Wild South Coast Way hiking app showcases Ngarrindjeri language and culture
Hikers on South Australia’s newest multi-day hike can now immerse themselves in local Aboriginal culture via an audio tour that shares the stories of the Ngarrindjeri Nation on the SA National Parks Tours mobile phone app while they walk.
The interactive app shares stories of the land as you make your way along new Wild South Coast Way walk on the Heysen Trail which runs between Cape Jervis and Victor Harbor on the Fleurieu Peninsula.
The app showcases Ramindjeri and Ngarrindjeri stories, with contributors including Ramindjeri Elder Mark Koolmatrie, Ngarrindjeri linguist and artist Kyla McHughes and grandson of the late Ramindjeri Elder Henry Rankine, Jamie Rankine.
Together, they provide a traditional welcome and farewell to Ramindjeri Ruwi country as well as reflections and meditations on traditional life.

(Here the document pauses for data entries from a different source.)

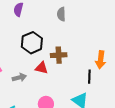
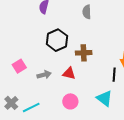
red triangle: (41, 68) -> (69, 73), moved

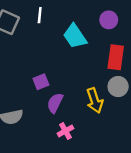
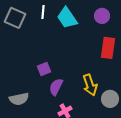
cyan trapezoid: (75, 36) -> (67, 18), moved
gray circle: (118, 87) -> (110, 99), moved

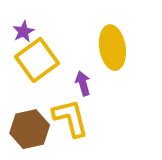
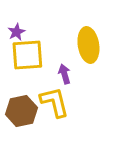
yellow square: (37, 60) -> (27, 55), turned 32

The app also includes recordings of the Ngurunderi creation story of Kondoli: Keeper of Fire and the Wururi (huntsman spider) creation story.
National Parks and Wildlife Service rangers Paul Unsworth, Genki Kondo and Coral Marsden also feature on the tour, providing insights on the unique plants, animals and experiences along the trail.
To access the self-guided audio tour simply download the SA National Parks Tours app before departing. It is also contains the largest repository of freely accessible audio recordings of Ngarrindjeri language.
The app uses technology built into a walker’s mobile device to deliver curated content suited to the walker’s location on the trail. Walkers can opt-in to alerts for when content is available.
Options for visually or hearing impaired visitors include voiceover, audio transcripts and image descriptions. Multilingual support is also provided, with 27 languages supported.
The project was made possible by working closely with the Ngarrindjeri Aboriginal Corporation (NAC) and Ramindjeri and Ngarrindjeri artists.
Kool Tours Founder Mark Koolmatrie said in the past, a lot of language, stories and knowledge has been lost or watered down.
"This project has brought some of what has been lost back to life," he said.
"It has brought our identity to the forefront. It has strengthened me and my family, and I know it will do the same for our people, because it is a celebration of who we are. I’m incredibly proud of everyone who has helped to create such a rich record of
Ramindjeri and Ngarrindjeri language and stories.
"The app allows us to honour our oral tradition of sharing stories in a way that connects with people in today’s world. It’s exciting to think of the generations of people that will hear these stories and experience language on Ramindjeri Ruwi.
"I hope that the app helps walkers engage in mi:wi kungulun (deep listening and reflecting) while on Ramindjeri Ruwi. This is the foundation for a strong connection to Ruwi, to self and to others. This is truly walking in the footsteps of our ancestors."